Şiir Fm | Şiirler | Şairler | Sesli Şiirler | Aşk Şiirleri | Fon Müzikleri | İbretlik Sesli Hikayeler

»»-(¯`v´¯)-» İslami Dini ve Türk Tarihi »»-(¯`v´¯)-» => ..:: Türk ve İslam Tarihi ve İz Bırakanlar ::.. => Konuyu başlatan: Fatih - Şubat 25, 2014, 03:31:22 ÖS

Başlık: Tarihteki İmaret Müesseseleri
Gönderen: Fatih - Şubat 25, 2014, 03:31:22 ÖS
İnsan sağlığında en önemli amil beslenmedir. Ekonomik durumu iyi olmayan bir kimsenin iyi beslenmesi de söz konusu olamaz. Tarihte ecdadımız hayırseverlik duygularının bir ifadesi olarak bu problemi çözmüş, imaretler yapmıştır.( 1, 4) İmaret ‘aşhane’ anlamına kullanılmış olmakla beraber herhangi bir dini yapıyı belirtmek için de kullanılmıştır. Darüzziyafe adıyla da anılır.(5)

Diğer adı aşhane olan imaretler fakirlere, medrese öğrencilerine, darüşşifadaki hastalara parasız olarak yiyecek ve fodla (bir çeşit ekmek) sağlamakla vazifeliydiler. İmaret kelimesi aslında her tür binayı tarif ederken sonradan mana değiştirmiş ve sadece aşhaneler bu ad ile anılmaya başlamıştır. (6, 7, 8)

‘Müslüman Türklerde hayır işleri birçok şekillerde yapılır. Kimi hapishaneleri ziyaret edip, borç için yatan mahkûmları kurtarır, kimisi ihtiyaçlarını açıklamaktan utanan fakirlere dağıtılmak üzere cami imamlarına para bırakır, kimisi Allah’a ibadet için cami yaptırır.

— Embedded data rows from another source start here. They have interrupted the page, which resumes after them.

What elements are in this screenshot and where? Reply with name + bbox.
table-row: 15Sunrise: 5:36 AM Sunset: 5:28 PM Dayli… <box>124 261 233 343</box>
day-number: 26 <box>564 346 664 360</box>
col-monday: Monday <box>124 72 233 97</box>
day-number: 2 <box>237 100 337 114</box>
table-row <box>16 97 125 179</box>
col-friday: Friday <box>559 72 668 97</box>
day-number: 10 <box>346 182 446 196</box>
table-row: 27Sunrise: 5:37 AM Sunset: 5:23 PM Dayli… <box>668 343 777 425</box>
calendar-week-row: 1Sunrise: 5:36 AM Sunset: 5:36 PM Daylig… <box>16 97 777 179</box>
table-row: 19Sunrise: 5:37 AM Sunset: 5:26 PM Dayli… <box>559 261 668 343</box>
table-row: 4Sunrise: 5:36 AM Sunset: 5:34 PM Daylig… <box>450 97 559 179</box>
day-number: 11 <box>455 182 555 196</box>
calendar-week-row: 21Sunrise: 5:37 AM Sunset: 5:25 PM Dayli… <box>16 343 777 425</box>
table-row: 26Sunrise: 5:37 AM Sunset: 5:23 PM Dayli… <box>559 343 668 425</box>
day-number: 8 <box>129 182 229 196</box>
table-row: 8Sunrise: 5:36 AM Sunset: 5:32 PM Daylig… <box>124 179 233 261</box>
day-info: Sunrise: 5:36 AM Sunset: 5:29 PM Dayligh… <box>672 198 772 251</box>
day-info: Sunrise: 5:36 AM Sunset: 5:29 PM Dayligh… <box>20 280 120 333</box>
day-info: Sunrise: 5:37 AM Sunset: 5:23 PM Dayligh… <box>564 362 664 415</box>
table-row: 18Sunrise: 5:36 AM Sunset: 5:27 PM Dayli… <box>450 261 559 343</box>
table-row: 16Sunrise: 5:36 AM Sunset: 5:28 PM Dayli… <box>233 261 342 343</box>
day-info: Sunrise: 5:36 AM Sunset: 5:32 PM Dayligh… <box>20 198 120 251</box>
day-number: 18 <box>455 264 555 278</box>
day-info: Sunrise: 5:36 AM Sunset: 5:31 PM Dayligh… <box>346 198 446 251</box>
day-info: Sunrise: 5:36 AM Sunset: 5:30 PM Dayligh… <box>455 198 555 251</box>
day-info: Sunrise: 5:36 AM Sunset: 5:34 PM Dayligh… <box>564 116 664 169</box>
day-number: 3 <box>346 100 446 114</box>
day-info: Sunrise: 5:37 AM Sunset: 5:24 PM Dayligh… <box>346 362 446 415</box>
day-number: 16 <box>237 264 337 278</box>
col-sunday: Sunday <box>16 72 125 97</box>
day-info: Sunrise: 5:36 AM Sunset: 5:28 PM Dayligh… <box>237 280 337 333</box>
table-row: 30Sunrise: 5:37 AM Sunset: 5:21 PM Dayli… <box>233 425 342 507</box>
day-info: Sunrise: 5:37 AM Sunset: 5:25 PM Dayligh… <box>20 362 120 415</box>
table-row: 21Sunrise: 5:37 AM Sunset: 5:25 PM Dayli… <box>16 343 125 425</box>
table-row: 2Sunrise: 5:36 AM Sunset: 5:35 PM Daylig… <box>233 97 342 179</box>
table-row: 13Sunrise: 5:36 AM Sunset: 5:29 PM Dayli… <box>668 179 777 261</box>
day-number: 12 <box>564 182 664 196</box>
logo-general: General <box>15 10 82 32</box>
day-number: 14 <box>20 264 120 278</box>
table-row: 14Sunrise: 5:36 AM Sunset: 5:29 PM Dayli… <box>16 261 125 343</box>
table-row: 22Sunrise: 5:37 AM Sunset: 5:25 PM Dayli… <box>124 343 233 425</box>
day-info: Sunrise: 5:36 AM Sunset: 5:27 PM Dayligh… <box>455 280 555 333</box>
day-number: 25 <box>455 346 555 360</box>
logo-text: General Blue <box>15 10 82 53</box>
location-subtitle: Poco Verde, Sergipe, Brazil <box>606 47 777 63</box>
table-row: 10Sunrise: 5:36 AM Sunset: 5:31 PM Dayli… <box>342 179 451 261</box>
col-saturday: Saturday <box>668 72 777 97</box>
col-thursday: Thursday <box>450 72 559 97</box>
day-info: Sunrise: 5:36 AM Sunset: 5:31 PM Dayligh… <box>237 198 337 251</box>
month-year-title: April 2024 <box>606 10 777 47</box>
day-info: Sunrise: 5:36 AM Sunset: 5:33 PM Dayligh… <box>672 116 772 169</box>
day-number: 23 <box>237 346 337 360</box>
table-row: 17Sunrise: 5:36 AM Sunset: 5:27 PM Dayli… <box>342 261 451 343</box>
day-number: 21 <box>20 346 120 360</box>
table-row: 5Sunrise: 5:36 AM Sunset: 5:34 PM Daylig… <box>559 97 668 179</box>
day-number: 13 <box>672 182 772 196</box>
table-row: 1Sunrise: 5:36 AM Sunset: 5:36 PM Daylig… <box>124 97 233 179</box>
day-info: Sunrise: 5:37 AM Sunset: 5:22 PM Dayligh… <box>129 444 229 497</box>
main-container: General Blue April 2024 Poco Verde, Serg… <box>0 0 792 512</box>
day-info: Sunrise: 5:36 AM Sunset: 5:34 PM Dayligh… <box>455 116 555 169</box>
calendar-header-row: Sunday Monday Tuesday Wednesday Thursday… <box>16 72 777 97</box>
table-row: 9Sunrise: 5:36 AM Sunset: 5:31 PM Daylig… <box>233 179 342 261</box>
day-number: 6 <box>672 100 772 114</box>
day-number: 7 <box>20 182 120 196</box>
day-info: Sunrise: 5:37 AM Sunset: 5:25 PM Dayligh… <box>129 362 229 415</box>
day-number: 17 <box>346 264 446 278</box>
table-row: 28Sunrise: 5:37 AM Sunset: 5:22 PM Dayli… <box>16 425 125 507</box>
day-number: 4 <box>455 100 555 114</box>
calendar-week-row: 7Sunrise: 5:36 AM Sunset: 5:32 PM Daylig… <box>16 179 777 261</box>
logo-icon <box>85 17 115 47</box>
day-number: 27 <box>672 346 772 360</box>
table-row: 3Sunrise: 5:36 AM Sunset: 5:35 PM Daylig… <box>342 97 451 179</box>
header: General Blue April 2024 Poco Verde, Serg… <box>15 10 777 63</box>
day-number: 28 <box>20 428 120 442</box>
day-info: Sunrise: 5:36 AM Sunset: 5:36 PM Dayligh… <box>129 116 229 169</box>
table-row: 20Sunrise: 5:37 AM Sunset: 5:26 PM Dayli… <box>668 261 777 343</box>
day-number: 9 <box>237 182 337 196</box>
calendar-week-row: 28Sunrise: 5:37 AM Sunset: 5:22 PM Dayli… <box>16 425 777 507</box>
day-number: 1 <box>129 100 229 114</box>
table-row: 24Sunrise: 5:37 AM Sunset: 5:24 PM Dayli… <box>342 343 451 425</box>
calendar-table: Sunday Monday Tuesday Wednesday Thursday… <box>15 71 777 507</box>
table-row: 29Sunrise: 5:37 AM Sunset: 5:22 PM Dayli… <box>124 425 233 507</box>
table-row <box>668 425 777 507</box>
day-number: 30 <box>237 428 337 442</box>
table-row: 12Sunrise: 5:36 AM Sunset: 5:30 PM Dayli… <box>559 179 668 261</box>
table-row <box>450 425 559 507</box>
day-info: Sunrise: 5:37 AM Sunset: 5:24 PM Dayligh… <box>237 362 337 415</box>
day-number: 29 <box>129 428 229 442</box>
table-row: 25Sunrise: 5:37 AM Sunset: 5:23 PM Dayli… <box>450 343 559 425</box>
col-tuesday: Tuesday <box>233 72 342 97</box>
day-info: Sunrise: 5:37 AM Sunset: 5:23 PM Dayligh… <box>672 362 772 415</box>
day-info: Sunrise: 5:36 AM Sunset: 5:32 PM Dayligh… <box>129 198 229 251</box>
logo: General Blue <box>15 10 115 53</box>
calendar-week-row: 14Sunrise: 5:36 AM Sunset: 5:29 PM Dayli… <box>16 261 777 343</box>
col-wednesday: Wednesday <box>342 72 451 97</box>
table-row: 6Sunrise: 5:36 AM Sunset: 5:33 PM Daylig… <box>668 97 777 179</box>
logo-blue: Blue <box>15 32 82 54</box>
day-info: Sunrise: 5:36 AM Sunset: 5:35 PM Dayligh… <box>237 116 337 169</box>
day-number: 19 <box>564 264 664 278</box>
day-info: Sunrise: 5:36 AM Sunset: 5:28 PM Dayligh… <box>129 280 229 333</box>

Kimisi gençlerin dini ve dünyevi ilimler tahsili için medreseler, yolcularla hastalar için hanlar, hastaneler yaptırıp buralarda her türlü ihtiyaç maddelerinin bol bol tevziini temin eder.

İmaretlerde çalışan personel üzerinde de titizlikle durulurdu. Her önüne gelen ekmekçi ve aşçı olamazdı. Keza bunlar her türlü hastalıktan uzak bulunmalıydı. İmaretlerde ekmekçi olarak vazife alacak olanlar için bir imtihan tertip edilirdi. Bu imtihanda maya tutmak usulünden, yoğurmaktan, tuzun miktarından, pişirmekten, fırın yakmak ve ısıyı ayarlamak gibi hususlar tatbiki olarak yaptırılırdı. Şayet bunlarda başarı gösterirse o zaman hizmete alınırdı. (10) Kimsesiz ve yoksulların imkanlarından istifade ettiği imaretler, sadece yemek çıkarmakla yetinmiyor, aynı zamanda ihtiyaç sahiplerine adam başına günde 3-5, hatta bazen 10 akçeye kadar para da veriyordu. (11)

Şimdi tarihi gelişimi açısından imaretlere bir göz atalım. “Muzafferuddin Gökböri’nin Erbil’de kurduğu sosyal yardım kurumları zamanına göre çok ileriydi. Onun meydana getirdiği sosyal müesseseler bugünkü müesseselerle mukayese edilebilecek derecedeydi. Bu konuda İbn-i Hallikan şöyle der: Hayır işlerinde hiçbir kimseden duyulmadık güzel hareketleri vardı. Her gün şehrin çeşitli yerlerinde muhtaçlara ekmek dağıtırdı. Bir yerden geldiği zaman evinin yanında toplanmış muhtaçları yanına çağırır, yaz veya kış mevsimine göre onlara para keseleri verir, kesenin içindeki paralar arasında bir—iki veya daha fazla altın da bulunurdu... Misafirler için ayrı bir ev (dar el—ziyafe) inşa ettirmişti. Dışarıdan gelen ilim adamları, fakirler ve başkaları bunda kalırlardı. Buranın da özel tahsisatı vardı. Burada kalanlardan biri yola çıkacak olursa, yanına yiyecek v.s. ihtiyacı verilirdi.”(12, 13, 14)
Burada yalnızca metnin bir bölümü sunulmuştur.